The accepted answer to this question is very close to yet still missed a bit to what I want to know. It gives an example where the minimizer of $f=f_1+f_2$ is not a convex combination of the minimizers of $f_1$ and $f_2$. However, what happens of $f$ itself is a convex combination of $f_1$ and $f_2$ (i.e., $f=\theta f_1 + (1-\theta) f_2$ where $0<\theta<1$)? Is the statement 'the minimizer of $f$ is a convex combination of the minimizers of $f_1$ and $f_2$' true then? Furthermore, could the statement 'the minimizer of $f$ is the weighted average of the minimizers of $f_1$ and $f_2$ weighted according to $\theta$ and $1-\theta$' be true (needless to say this is even harder to be true)? Finally, if neither of those two statement is true, my guess is the following statement has to be true: given d-dimensional convex functions $f_1,...,f_n$, and the coordinates of their respective minimizer $(m_{1,1},...,m_{1,d}),...,(m_{n,1},...,m_{n,d})$, the coordinates of the minimizer of the convex combination of $f_1,...,f_n$ is $(m_{1}^*,...,m_{d}^*)$ such that $ min_{i}\{m_{i,j}\} \leq m_{j}^*\leq max_{i}\{m_{i,j}\} \,\forall j \in [d]$. But I'm not sure how to prove it.
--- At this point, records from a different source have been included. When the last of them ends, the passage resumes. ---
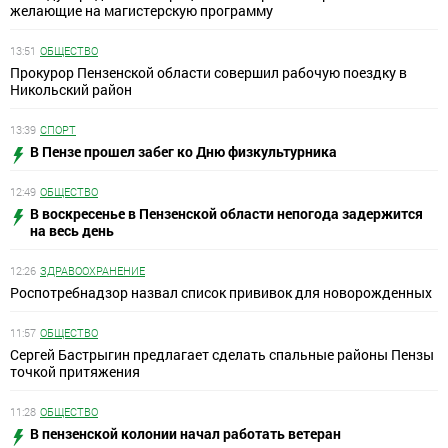
желающие на магистерскую программу
13:51
ОБЩЕСТВО
Прокурор Пензенской области совершил рабочую поездку в
Никольский район
13:39
СПОРТ
В Пензе прошел забег ко Дню физкультурника
12:49
ОБЩЕСТВО
В воскресенье в Пензенской области непогода задержится
на весь день
12:26
ЗДРАВООХРАНЕНИЕ
Роспотребнадзор назвал список прививок для новорожденных
11:57
ОБЩЕСТВО
Сергей Бастрыгин предлагает сделать спальные районы Пензы
точкой притяжения
11:28
ОБЩЕСТВО
В пензенской колонии начал работать ветеран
The accepted answer here is related to my last statement, but it considered sum of $f_1$ and $f_2$ instead of their convex combination.
[Comment elevated to partial answer at suggestion of OP]
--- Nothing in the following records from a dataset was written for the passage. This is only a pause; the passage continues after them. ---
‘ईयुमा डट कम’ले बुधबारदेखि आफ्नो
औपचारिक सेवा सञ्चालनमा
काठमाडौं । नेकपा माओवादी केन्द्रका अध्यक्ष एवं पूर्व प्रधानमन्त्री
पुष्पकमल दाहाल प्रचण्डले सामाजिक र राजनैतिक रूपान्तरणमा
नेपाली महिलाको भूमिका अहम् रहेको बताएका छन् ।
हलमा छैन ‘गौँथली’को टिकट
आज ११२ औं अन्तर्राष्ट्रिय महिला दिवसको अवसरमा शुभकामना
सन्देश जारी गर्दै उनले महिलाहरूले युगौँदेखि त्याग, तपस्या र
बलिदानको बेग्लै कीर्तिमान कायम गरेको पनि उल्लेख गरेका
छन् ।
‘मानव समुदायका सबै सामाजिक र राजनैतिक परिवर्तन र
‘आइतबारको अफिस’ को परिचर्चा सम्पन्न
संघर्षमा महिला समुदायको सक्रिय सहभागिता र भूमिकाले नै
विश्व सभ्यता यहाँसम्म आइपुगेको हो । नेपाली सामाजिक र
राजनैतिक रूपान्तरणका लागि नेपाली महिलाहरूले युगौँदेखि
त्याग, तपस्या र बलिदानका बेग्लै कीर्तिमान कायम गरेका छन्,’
To answer part of the question: OP refers to an example where the minimizer of $f=f_1+f_2$ is not a convex combination of the minimizers of $f_1$ and $f_2$. If we let $$ g={f_1+f_2\over2} $$ then $g$ is a convex combination of $f_1$ and $f_2$, and the minimizer of $g$ is the same as the minimizer of $f$ and thus not a convex combination of the minimizers of $f_1$ and $f_2$.